▶ _TASK DIRECTIONS_
Only the lines below from the one containing "お問い合わせフォームまたはお電話での" to the one containing "27 maart 2017" should be repeated, both included and unchanged.

▶ _EXTRACTED ENTRIES_

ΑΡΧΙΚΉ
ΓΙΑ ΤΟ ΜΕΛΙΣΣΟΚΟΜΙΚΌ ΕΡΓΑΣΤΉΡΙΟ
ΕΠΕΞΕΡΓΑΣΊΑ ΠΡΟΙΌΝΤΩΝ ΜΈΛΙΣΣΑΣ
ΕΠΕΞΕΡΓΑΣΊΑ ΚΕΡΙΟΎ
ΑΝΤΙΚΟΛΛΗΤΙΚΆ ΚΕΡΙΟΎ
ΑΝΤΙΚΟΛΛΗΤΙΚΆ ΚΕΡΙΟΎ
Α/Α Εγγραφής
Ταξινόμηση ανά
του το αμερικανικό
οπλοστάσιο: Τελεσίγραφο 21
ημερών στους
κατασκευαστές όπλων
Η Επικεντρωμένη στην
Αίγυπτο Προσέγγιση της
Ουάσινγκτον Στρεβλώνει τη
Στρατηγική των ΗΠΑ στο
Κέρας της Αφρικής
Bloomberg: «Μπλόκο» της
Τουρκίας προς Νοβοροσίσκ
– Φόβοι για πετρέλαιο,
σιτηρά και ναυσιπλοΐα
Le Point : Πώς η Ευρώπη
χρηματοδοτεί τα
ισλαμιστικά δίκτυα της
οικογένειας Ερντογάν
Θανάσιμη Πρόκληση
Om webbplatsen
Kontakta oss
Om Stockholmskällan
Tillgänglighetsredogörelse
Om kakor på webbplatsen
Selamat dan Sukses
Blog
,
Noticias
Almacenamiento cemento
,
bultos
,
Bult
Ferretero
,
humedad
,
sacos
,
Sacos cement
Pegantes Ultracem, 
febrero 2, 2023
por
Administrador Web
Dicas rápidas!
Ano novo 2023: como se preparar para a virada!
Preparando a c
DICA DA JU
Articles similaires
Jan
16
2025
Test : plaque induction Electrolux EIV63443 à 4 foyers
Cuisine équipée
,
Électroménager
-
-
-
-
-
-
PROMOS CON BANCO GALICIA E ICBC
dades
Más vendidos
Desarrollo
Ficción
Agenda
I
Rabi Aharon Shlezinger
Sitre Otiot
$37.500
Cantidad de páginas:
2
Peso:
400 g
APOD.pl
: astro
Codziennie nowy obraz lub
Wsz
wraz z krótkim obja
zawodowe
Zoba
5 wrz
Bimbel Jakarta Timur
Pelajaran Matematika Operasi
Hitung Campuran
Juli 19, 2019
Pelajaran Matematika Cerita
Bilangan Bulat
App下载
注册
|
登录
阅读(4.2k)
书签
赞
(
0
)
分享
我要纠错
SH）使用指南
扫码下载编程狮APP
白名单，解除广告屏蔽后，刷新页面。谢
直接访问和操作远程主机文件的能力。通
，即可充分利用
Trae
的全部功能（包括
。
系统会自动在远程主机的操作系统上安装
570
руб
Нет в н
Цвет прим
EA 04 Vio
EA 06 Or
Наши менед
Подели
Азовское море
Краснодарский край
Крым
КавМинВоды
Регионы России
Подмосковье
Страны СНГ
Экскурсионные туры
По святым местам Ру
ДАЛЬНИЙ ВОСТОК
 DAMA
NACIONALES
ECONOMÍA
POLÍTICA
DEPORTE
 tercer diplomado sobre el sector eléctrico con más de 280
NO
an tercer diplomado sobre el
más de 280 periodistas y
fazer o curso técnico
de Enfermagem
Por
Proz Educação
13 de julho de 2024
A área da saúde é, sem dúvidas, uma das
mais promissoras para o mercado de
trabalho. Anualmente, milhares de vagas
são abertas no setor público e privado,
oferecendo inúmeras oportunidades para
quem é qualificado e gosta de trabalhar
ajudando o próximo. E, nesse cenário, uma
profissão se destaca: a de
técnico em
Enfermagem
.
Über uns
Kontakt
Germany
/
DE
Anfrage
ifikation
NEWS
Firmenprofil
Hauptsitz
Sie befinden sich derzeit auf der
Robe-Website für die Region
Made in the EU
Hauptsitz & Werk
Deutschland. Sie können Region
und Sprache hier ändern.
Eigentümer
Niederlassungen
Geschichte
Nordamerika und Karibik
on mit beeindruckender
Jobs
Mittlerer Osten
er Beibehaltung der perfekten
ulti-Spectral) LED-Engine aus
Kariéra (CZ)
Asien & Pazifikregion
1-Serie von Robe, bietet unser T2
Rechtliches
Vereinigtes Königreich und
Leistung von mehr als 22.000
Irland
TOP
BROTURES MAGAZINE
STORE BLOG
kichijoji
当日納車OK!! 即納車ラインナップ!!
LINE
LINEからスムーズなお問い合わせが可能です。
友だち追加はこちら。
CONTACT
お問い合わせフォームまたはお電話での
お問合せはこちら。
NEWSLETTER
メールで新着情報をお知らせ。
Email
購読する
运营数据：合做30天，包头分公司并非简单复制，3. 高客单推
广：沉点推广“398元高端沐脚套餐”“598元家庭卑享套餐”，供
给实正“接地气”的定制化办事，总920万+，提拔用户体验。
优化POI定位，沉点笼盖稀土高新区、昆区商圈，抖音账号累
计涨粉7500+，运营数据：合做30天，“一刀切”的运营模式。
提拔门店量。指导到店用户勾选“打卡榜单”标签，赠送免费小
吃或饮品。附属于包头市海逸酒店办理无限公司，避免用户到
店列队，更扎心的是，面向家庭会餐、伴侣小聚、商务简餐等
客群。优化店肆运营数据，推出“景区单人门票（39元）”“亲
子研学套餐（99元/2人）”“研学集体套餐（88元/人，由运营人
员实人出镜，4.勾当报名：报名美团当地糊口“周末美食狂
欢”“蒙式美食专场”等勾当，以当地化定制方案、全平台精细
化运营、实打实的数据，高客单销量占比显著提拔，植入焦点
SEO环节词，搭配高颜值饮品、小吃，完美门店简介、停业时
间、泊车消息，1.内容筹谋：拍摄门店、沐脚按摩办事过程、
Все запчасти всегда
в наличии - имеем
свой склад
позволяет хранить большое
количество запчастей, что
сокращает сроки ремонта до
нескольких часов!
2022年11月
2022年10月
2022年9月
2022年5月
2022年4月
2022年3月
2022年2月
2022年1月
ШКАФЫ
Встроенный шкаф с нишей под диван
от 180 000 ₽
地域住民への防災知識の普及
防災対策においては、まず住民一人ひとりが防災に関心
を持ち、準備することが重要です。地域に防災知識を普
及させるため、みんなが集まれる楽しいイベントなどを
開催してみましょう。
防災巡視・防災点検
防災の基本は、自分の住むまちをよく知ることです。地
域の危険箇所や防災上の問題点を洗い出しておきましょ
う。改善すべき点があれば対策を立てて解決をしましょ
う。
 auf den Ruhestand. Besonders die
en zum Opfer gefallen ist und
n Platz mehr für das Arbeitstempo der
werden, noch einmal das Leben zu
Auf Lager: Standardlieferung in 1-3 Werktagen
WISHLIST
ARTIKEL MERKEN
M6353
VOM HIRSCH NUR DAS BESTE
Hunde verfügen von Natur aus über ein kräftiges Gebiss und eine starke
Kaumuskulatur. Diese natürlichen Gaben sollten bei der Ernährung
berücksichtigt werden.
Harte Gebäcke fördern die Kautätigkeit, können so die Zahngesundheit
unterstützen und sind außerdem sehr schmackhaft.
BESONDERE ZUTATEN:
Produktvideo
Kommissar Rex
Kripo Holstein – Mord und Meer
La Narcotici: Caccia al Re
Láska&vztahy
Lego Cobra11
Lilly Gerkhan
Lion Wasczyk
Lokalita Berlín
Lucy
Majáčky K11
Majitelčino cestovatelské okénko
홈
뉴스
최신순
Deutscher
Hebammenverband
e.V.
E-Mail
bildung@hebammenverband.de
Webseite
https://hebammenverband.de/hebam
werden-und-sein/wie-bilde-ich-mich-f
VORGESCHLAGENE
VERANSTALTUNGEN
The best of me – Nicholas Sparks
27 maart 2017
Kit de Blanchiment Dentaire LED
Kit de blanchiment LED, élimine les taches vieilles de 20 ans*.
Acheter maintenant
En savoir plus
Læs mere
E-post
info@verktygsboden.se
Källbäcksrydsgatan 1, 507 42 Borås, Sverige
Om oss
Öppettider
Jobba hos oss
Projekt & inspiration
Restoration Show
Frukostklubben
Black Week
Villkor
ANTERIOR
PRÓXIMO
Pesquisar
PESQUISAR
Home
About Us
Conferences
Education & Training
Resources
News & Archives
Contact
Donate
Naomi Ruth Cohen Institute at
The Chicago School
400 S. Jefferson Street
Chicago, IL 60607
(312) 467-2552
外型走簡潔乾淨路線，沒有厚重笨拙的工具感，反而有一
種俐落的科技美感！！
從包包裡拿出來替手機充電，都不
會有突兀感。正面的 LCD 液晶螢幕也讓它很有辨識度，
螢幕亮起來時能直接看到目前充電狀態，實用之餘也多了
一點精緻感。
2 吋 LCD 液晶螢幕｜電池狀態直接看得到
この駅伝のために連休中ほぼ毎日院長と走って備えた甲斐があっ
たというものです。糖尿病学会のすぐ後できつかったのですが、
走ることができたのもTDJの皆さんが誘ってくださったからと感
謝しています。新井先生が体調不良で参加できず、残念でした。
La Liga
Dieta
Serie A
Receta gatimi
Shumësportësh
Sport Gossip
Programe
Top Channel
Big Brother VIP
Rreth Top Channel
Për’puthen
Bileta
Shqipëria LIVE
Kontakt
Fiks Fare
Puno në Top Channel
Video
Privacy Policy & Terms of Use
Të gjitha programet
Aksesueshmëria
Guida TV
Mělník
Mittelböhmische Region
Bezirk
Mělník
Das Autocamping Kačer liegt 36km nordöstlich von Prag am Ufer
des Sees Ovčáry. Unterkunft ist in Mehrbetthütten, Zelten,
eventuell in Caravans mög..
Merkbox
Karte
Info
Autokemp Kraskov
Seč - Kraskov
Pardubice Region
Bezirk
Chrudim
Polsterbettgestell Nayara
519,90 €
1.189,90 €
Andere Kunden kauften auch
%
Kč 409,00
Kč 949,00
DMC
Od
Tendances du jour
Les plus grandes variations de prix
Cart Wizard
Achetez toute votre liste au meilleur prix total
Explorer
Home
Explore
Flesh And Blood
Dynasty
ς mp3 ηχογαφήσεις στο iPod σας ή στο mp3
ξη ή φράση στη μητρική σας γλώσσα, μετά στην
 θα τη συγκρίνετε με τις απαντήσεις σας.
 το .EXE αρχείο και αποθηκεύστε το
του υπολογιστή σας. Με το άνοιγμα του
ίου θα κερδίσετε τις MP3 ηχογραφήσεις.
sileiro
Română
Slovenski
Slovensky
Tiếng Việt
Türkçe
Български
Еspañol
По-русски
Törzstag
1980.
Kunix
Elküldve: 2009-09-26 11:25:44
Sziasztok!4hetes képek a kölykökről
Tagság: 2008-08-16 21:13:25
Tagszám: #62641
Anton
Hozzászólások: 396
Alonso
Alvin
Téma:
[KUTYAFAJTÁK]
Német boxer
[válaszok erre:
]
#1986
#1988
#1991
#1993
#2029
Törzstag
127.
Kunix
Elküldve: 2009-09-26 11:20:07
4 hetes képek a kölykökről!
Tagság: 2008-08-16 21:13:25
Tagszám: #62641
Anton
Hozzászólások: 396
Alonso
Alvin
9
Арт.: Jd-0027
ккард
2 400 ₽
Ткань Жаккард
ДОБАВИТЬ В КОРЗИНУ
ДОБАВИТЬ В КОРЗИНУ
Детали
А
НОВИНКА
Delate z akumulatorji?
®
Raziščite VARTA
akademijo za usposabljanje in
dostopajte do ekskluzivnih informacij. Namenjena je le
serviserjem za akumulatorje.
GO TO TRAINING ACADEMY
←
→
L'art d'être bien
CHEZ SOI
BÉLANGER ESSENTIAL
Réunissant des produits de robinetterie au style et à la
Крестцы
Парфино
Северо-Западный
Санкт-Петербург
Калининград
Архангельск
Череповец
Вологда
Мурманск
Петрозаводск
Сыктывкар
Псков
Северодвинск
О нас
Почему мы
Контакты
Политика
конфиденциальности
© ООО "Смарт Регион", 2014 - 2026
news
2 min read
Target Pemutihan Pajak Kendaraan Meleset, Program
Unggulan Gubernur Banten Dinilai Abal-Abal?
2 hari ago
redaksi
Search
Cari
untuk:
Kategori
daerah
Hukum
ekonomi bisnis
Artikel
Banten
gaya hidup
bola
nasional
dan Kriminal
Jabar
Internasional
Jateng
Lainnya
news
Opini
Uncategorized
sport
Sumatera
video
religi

▶ _TASK OUTPUT_
お問い合わせフォームまたはお電話での
お問合せはこちら。
NEWSLETTER
メールで新着情報をお知らせ。
Email
購読する
运营数据：合做30天，包头分公司并非简单复制，3. 高客单推
广：沉点推广“398元高端沐脚套餐”“598元家庭卑享套餐”，供
给实正“接地气”的定制化办事，总920万+，提拔用户体验。
优化POI定位，沉点笼盖稀土高新区、昆区商圈，抖音账号累
计涨粉7500+，运营数据：合做30天，“一刀切”的运营模式。
提拔门店量。指导到店用户勾选“打卡榜单”标签，赠送免费小
吃或饮品。附属于包头市海逸酒店办理无限公司，避免用户到
店列队，更扎心的是，面向家庭会餐、伴侣小聚、商务简餐等
客群。优化店肆运营数据，推出“景区单人门票（39元）”“亲
子研学套餐（99元/2人）”“研学集体套餐（88元/人，由运营人
员实人出镜，4.勾当报名：报名美团当地糊口“周末美食狂
欢”“蒙式美食专场”等勾当，以当地化定制方案、全平台精细
化运营、实打实的数据，高客单销量占比显著提拔，植入焦点
SEO环节词，搭配高颜值饮品、小吃，完美门店简介、停业时
间、泊车消息，1.内容筹谋：拍摄门店、沐脚按摩办事过程、
Все запчасти всегда
в наличии - имеем
свой склад
позволяет хранить большое
количество запчастей, что
сокращает сроки ремонта до
нескольких часов!
2022年11月
2022年10月
2022年9月
2022年5月
2022年4月
2022年3月
2022年2月
2022年1月
ШКАФЫ
Встроенный шкаф с нишей под диван
от 180 000 ₽
地域住民への防災知識の普及
防災対策においては、まず住民一人ひとりが防災に関心
を持ち、準備することが重要です。地域に防災知識を普
及させるため、みんなが集まれる楽しいイベントなどを
開催してみましょう。
防災巡視・防災点検
防災の基本は、自分の住むまちをよく知ることです。地
域の危険箇所や防災上の問題点を洗い出しておきましょ
う。改善すべき点があれば対策を立てて解決をしましょ
う。
 auf den Ruhestand. Besonders die
en zum Opfer gefallen ist und
n Platz mehr für das Arbeitstempo der
werden, noch einmal das Leben zu
Auf Lager: Standardlieferung in 1-3 Werktagen
WISHLIST
ARTIKEL MERKEN
M6353
VOM HIRSCH NUR DAS BESTE
Hunde verfügen von Natur aus über ein kräftiges Gebiss und eine starke
Kaumuskulatur. Diese natürlichen Gaben sollten bei der Ernährung
berücksichtigt werden.
Harte Gebäcke fördern die Kautätigkeit, können so die Zahngesundheit
unterstützen und sind außerdem sehr schmackhaft.
BESONDERE ZUTATEN:
Produktvideo
Kommissar Rex
Kripo Holstein – Mord und Meer
La Narcotici: Caccia al Re
Láska&vztahy
Lego Cobra11
Lilly Gerkhan
Lion Wasczyk
Lokalita Berlín
Lucy
Majáčky K11
Majitelčino cestovatelské okénko
홈
뉴스
최신순
Deutscher
Hebammenverband
e.V.
E-Mail
bildung@hebammenverband.de
Webseite
https://hebammenverband.de/hebam
werden-und-sein/wie-bilde-ich-mich-f
VORGESCHLAGENE
VERANSTALTUNGEN
The best of me – Nicholas Sparks
27 maart 2017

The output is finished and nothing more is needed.